▸ PROVIDED RECORDS
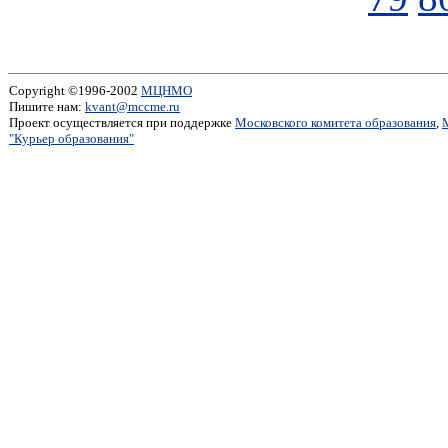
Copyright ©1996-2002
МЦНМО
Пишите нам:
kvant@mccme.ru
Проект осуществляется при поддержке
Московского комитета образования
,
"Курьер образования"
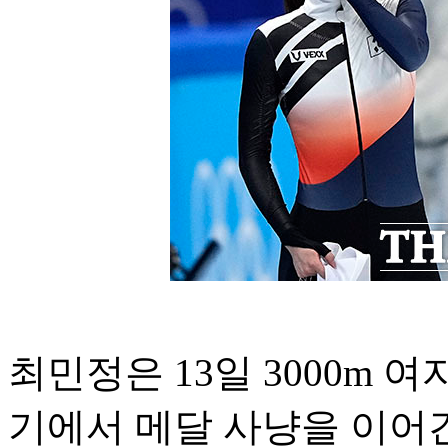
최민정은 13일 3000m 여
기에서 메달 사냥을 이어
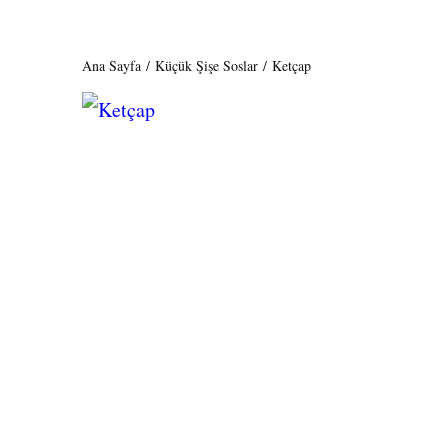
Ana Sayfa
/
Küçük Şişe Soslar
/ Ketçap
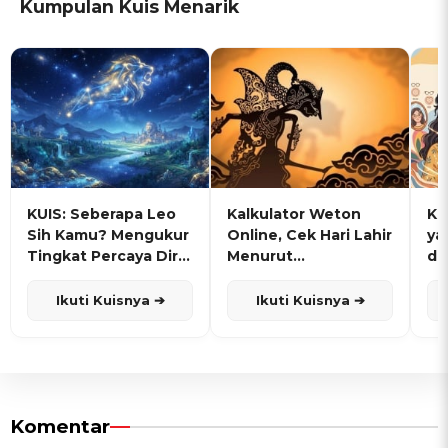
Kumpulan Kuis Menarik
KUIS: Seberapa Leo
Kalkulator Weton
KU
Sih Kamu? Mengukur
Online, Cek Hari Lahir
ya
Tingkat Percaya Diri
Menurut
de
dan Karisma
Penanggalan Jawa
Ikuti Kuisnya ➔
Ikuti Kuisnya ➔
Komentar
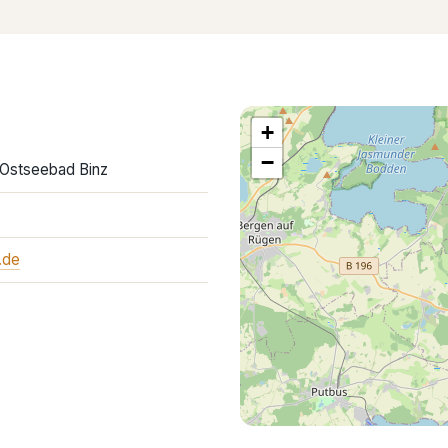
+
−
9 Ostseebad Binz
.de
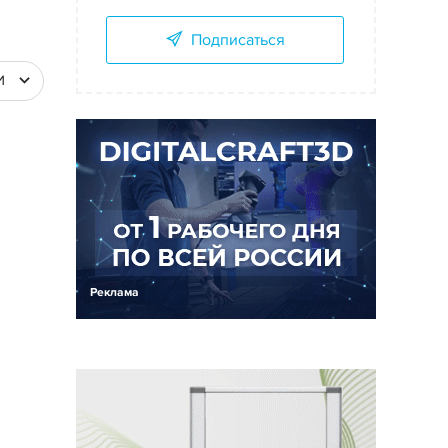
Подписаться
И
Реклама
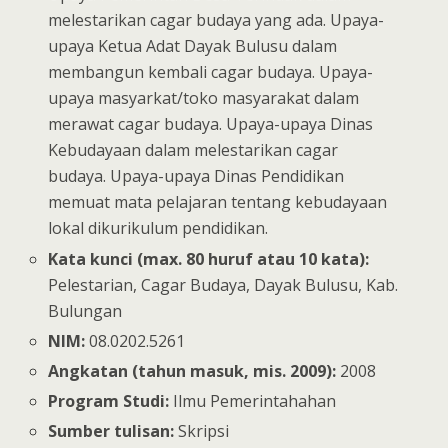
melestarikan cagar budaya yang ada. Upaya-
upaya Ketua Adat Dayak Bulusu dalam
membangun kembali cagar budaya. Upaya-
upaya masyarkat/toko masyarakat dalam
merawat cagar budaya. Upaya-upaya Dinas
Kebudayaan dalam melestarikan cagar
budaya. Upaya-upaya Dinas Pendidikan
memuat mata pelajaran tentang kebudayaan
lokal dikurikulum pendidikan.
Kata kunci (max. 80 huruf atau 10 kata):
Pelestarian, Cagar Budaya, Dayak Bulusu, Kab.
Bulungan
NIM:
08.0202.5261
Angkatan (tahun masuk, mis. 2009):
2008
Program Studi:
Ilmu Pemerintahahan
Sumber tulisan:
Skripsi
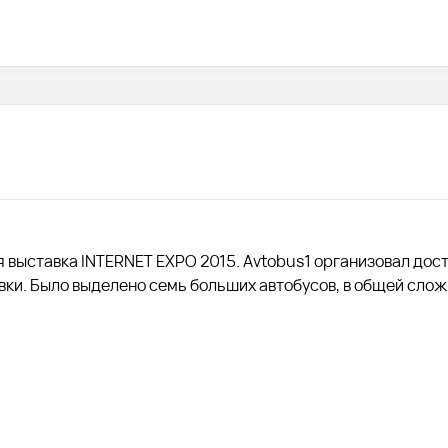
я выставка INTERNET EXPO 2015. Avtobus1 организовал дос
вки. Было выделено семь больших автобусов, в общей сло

▸ TASK REQUIREMENTS
Pictures aside, please output the whole listing exactly as it appears above.

▸ PROBLEM SOLUTION
Copyright ©1996-2002
МЦНМО
Пишите нам:
kvant@mccme.ru
Проект осуществляется при поддержке
Московского комитета образования
,
"Курьер образования"
최민정은 13일 3000m 여
기에서 메달 사냥을 이어
Ana Sayfa
/
Küçük Şişe Soslar
/ Ketçap
Kumpulan Kuis Menarik
KUIS: Seberapa Leo
Kalkulator Weton
KU
Sih Kamu? Mengukur
Online, Cek Hari Lahir
ya
Tingkat Percaya Diri
Menurut
de
dan Karisma
Penanggalan Jawa
Ikuti Kuisnya ➔
Ikuti Kuisnya ➔
Komentar
+
−
9 Ostseebad Binz
.de
Подписаться
И
Реклама
melestarikan cagar budaya yang ada. Upaya-
upaya Ketua Adat Dayak Bulusu dalam
membangun kembali cagar budaya. Upaya-
upaya masyarkat/toko masyarakat dalam
merawat cagar budaya. Upaya-upaya Dinas
Kebudayaan dalam melestarikan cagar
budaya. Upaya-upaya Dinas Pendidikan
memuat mata pelajaran tentang kebudayaan
lokal dikurikulum pendidikan.
Kata kunci (max. 80 huruf atau 10 kata):
Pelestarian, Cagar Budaya, Dayak Bulusu, Kab.
Bulungan
NIM:
08.0202.5261
Angkatan (tahun masuk, mis. 2009):
2008
Program Studi:
Ilmu Pemerintahahan
Sumber tulisan:
Skripsi
я выставка INTERNET EXPO 2015. Avtobus1 организовал дос
вки. Было выделено семь больших автобусов, в общей сло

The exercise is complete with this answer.